Prostate Cancer Detection Using the Stockholm3 Test and MR/Fusion Biopsies

NCT03377881 | Active Not Recruiting

• 1 other identifier: STHLM3MR-2
• Study Type: interventional
• Target: 12,750
• Locations: 1 country
• Sites: 3

Brief Summary

The STHLM3-MRI trial is a study comparing traditional prostate cancer detection using PSA and systematic biopsies with the improved pipeline for prostate cancer detection using the STHLM3 test and targeted biopsies in a screening context. The study includes individualised repeat invitations for re-screening to participants not diagnosed with prostate cancer.

Conditions

Prostate Cancer

Outcome Measures

Primary Outcomes (1)

• Number of detected cancers characterized as Gleason Score ≥7 on evaluation of biopsy specimen

  Cancers detected by pathological evaluation of biopsy specimen collected from the respective study arm

  At 2 months after completing first screening round (included biopsy procedure). At two months after completing repeat screening rounds ( year 3, 6, 9, 12 and 15).

Secondary Outcomes (5)

• Number of detected cancer with Gleason Score 6

  At 2 months after completing first screening round (last included biopsy procedure). At two months after completing repeat screening rounds ( year 3, 6, 9, 12 and 15).

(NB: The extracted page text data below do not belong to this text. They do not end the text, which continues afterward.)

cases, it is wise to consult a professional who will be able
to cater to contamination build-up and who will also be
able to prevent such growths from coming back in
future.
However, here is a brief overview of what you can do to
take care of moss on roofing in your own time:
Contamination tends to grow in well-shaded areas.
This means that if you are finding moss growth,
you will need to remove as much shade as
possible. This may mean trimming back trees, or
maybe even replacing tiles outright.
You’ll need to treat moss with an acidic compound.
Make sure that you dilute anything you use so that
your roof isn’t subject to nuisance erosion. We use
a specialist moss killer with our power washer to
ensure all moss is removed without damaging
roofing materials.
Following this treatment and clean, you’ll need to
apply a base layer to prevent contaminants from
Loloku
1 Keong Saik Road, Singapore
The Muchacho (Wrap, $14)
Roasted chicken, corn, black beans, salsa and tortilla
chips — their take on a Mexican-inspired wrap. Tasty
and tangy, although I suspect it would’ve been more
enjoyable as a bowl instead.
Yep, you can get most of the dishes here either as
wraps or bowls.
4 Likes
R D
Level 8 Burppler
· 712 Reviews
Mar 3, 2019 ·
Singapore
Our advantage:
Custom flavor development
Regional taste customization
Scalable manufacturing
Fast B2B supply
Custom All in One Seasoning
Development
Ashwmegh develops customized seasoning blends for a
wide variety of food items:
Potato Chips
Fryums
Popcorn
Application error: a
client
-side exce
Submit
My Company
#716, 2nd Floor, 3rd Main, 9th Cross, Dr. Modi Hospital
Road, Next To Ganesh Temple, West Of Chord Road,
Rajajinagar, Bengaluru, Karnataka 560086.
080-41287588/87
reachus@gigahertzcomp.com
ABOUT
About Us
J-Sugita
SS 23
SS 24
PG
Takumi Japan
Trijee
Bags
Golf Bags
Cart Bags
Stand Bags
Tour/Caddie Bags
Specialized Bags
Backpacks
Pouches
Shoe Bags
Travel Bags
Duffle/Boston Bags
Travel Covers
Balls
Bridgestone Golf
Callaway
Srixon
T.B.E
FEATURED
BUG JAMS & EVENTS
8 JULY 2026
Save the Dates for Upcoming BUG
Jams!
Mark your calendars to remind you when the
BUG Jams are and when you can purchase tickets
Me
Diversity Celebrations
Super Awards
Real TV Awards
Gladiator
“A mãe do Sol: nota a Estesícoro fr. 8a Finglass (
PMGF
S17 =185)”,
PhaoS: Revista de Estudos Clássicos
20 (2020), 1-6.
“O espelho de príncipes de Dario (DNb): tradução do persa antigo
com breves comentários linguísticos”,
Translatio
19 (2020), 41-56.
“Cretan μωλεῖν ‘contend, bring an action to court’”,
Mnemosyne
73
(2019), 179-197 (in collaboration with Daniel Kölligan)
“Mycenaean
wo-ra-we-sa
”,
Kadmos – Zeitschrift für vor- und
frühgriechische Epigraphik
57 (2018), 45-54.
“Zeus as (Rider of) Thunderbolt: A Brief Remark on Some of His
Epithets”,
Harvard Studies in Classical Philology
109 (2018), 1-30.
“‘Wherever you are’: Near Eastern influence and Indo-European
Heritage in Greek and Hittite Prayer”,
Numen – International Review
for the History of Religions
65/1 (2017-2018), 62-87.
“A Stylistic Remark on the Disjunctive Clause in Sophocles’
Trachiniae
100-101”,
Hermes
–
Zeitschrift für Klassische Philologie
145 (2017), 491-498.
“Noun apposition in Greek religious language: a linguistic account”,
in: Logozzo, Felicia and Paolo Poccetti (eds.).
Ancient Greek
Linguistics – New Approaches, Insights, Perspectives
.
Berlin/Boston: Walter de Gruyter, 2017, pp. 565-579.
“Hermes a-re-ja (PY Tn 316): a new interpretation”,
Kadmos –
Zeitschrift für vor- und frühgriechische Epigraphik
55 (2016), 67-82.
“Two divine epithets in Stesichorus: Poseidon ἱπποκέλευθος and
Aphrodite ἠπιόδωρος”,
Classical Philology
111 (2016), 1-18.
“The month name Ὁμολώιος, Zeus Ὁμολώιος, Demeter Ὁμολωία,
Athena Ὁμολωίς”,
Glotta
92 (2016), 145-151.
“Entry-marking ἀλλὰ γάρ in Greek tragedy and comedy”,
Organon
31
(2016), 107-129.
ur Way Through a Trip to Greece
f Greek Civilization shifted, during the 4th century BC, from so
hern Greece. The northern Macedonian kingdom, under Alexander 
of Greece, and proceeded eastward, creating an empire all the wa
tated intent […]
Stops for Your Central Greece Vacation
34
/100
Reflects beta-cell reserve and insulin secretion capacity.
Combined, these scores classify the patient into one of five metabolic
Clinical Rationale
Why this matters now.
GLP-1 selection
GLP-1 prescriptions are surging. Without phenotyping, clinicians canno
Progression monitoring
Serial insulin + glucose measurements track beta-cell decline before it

• Number of performed biopsy procedures in the study arms

  At 2 months after completing first screening round (last included biopsy procedure). At two months after completing repeat screening rounds ( year 3, 6, 9, 12 and 15).

• Number of performed MRI in the study arms

  At 2 months after completing first screening round (last included biopsy procedure). At two months after completing repeat screening rounds ( year 3, 6, 9, 12 and 15).

• Number of infectious complications

  Questionnaire collection finalised within 2months after last biopsy procedure in study

• Distribution of MRI findings in men positive for Stockholm3 and/or PSA

  At 2 months after completing first screening round (last included biopsy procedure). At two months after completing repeat screening rounds ( year 3, 6, 9, 12 and 15).

Study Arms (2)

Standard arm (One testing with PSA and standard biopsy)

OTHER

The traditional/control arm consists of PSA testing and if PSA\>3ng/ml a systematic biopsy of the prostate is performed. Only one screening is offered for participants.

Procedure: Systematic biopsies

STHLM3+MRI/Fusion including repeat screening.

EXPERIMENTAL

The experimental arm consists of a Stockholm3 bloodiest and if elevated, an MRI is recommended with targeted biopsies to prostate lesions. Participants with PSA\<1.5ng/ml are reinvented for prescreen after 6 years. Remaining participants with no prostate cancer detected are reinvited for re-screen at 2-3 years.

Procedure: MRI/Fusion biopsies

Interventions

MRI/Fusion biopsies PROCEDURE

The intervention in the experimental arm is an MRI with targeted biopsies using fusion technique to prostate lesions. Repeat screening is offered after 2-6 years on an individualised basis.

STHLM3+MRI/Fusion including repeat screening.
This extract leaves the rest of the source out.